• WORK TO BE COMPLETED: Please reproduce the entries below exactly, omitting any images they contain.

• GIVEN DATA:
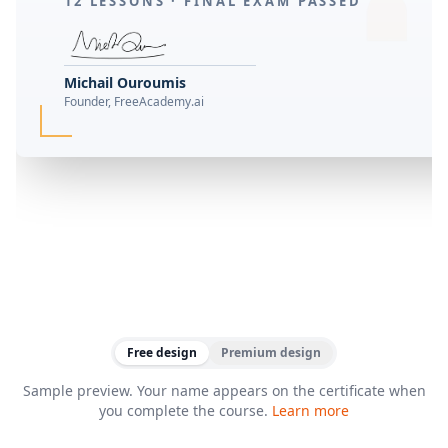
12 LESSONS ·
FINAL EXAM PASSED
Michail Ouroumis
Founder, FreeAcademy.ai
Free design
Premium design
Sample preview. Your name appears on the certificate when
you complete the course.
Learn more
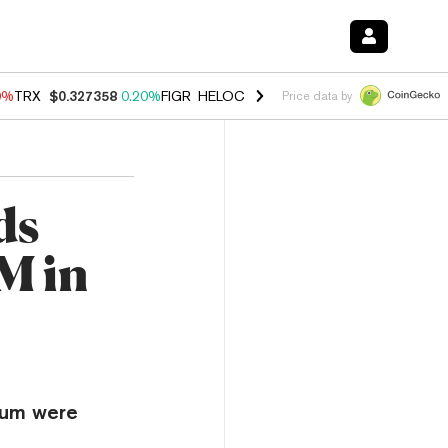
0%
TRX
$0.327358
0.20%
FIGR_HELOC
$1.035
0.20%
HYPE
$55.29
-
Price data by
ds
M in
reum were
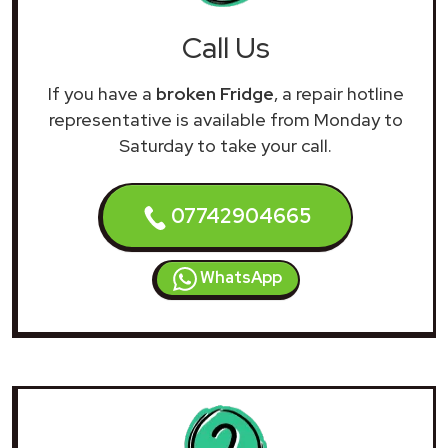
Call Us
If you have a
broken Fridge
, a repair hotline
representative is available from Monday to
Saturday to take your call.
07742904665
WhatsApp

• SOLUTION:
12 LESSONS ·
FINAL EXAM PASSED
Michail Ouroumis
Founder, FreeAcademy.ai
Free design
Premium design
Sample preview. Your name appears on the certificate when
you complete the course.
Learn more
0%
TRX
$0.327358
0.20%
FIGR_HELOC
$1.035
0.20%
HYPE
$55.29
-
Price data by
ds
M in
reum were
Call Us
If you have a
broken Fridge
, a repair hotline
representative is available from Monday to
Saturday to take your call.
07742904665
WhatsApp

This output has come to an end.